═════ Data for review

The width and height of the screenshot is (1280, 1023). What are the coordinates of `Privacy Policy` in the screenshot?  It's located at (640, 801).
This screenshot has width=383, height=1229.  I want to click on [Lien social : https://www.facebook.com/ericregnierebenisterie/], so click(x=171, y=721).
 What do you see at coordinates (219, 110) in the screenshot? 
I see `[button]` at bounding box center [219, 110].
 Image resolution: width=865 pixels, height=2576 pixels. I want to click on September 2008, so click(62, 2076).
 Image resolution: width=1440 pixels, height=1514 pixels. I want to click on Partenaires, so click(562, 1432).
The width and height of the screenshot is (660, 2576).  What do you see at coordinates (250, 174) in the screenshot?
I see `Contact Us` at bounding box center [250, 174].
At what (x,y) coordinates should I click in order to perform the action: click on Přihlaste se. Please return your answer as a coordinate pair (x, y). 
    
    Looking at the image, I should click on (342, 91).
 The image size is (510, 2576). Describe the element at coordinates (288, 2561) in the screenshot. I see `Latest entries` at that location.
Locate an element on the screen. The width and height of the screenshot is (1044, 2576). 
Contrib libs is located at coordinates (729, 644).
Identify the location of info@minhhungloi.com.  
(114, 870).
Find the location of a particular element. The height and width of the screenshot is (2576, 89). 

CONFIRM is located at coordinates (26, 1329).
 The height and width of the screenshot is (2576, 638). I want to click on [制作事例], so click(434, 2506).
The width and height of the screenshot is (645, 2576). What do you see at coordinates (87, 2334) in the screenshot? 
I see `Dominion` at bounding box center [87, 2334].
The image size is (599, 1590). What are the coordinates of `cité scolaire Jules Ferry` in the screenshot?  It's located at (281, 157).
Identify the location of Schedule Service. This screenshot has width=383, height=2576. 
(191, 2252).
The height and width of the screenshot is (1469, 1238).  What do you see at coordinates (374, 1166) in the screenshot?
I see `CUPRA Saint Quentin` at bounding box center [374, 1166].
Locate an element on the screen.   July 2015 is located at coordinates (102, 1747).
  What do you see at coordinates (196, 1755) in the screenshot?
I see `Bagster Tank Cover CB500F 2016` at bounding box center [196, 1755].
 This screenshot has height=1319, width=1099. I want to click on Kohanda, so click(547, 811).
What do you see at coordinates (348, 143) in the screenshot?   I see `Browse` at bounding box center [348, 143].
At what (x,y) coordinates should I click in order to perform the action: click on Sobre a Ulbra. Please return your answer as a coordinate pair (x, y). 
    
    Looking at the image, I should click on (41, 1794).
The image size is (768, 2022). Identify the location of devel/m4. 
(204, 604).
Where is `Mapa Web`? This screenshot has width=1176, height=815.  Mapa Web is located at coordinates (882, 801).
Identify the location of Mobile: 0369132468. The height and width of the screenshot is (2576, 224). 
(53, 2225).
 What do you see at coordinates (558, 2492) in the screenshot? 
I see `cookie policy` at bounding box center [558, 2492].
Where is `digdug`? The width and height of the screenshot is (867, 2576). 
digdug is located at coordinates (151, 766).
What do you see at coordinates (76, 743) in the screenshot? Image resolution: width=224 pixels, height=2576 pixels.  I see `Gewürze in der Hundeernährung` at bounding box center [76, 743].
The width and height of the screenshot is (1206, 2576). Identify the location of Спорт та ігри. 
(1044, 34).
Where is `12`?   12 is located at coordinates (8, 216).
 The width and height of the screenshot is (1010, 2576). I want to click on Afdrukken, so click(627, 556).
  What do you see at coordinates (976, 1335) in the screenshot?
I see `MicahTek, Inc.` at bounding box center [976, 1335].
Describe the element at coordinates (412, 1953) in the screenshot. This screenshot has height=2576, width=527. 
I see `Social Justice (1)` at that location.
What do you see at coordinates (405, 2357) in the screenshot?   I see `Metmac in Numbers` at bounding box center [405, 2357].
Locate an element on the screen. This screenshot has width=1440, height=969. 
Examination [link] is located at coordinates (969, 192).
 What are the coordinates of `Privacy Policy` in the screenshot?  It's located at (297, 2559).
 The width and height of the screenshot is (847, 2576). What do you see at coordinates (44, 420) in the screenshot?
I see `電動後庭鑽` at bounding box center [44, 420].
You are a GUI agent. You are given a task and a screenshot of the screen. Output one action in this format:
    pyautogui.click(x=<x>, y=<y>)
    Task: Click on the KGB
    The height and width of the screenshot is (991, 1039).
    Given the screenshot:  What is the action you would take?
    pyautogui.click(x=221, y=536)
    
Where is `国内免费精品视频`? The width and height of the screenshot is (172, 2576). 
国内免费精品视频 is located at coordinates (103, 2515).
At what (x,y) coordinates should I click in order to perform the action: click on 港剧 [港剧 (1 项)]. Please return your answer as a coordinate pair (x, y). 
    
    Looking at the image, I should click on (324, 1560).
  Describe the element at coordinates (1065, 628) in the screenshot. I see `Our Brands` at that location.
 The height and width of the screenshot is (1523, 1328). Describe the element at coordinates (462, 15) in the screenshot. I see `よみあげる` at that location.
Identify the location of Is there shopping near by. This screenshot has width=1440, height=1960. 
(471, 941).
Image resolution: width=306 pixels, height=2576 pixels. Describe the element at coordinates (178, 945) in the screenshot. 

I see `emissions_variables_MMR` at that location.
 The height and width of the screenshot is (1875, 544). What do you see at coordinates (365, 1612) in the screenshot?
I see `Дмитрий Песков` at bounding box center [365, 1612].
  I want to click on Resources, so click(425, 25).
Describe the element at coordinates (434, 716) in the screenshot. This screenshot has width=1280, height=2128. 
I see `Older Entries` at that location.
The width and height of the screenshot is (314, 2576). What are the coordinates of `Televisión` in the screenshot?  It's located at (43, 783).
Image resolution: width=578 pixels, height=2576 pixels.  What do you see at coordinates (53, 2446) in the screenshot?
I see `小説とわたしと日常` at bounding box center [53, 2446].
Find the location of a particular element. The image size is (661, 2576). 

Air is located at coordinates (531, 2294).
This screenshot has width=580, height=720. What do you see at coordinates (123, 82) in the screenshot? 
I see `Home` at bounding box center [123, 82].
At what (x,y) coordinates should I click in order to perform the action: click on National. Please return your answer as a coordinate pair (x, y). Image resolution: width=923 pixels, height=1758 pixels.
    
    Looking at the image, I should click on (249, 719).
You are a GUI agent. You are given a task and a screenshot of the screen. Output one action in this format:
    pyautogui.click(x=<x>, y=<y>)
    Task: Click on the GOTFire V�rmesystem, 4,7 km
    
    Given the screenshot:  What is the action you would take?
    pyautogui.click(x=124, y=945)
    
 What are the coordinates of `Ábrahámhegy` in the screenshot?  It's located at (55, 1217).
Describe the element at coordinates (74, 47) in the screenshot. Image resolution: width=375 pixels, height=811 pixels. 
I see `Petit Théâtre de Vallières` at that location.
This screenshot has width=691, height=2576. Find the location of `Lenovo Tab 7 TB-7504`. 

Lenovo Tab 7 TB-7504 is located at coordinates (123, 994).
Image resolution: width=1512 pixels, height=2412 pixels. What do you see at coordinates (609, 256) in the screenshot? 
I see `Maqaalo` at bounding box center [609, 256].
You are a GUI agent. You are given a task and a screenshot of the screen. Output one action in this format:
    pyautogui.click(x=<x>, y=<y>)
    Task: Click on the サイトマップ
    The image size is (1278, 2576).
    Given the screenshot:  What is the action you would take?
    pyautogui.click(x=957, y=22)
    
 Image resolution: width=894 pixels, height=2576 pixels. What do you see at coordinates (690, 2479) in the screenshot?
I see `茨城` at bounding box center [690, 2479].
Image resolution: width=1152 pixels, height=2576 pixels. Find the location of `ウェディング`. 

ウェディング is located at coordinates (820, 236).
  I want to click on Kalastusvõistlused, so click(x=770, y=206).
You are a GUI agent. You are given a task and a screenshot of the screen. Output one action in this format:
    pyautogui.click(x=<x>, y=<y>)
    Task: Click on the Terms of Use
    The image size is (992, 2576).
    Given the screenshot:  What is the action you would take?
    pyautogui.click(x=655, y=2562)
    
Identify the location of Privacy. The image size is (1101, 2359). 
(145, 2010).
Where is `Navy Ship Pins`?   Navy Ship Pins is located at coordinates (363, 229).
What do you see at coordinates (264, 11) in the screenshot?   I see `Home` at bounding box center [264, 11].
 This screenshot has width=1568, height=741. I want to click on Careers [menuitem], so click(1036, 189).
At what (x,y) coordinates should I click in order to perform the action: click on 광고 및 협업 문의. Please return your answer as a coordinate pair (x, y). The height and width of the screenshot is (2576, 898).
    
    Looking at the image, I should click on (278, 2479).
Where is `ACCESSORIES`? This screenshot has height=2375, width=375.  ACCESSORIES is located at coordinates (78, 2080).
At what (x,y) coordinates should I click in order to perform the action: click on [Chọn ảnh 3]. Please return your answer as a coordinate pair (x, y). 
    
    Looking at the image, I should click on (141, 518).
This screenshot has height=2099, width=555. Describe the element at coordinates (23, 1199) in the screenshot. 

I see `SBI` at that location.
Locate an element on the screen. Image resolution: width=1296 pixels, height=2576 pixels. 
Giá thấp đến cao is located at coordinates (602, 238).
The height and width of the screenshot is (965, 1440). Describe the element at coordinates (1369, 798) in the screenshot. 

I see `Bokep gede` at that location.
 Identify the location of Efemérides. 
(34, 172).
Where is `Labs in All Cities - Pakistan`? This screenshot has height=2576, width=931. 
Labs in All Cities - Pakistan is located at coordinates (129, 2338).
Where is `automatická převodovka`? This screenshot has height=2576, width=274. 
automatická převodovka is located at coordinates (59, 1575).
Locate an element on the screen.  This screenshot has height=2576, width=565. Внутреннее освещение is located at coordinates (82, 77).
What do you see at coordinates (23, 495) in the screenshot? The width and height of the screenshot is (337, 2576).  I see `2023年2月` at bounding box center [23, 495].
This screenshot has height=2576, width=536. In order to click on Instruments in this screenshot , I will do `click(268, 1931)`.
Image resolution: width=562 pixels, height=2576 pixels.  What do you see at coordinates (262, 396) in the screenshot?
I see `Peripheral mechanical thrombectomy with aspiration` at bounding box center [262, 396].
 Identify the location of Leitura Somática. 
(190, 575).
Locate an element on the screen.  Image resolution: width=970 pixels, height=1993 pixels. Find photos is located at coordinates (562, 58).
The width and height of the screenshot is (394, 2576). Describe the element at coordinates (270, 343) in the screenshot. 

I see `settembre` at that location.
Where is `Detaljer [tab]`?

══════════

--- Task goal ---
Restate the data word for word. Begin at its first line, end at the line that contains "This screenshot has width=383, height=1229.", and include both.

--- Reply ---
The width and height of the screenshot is (1280, 1023). What are the coordinates of `Privacy Policy` in the screenshot?  It's located at (640, 801).
This screenshot has width=383, height=1229.  I want to click on [Lien social : https://www.facebook.com/ericregnierebenisterie/], so click(x=171, y=721).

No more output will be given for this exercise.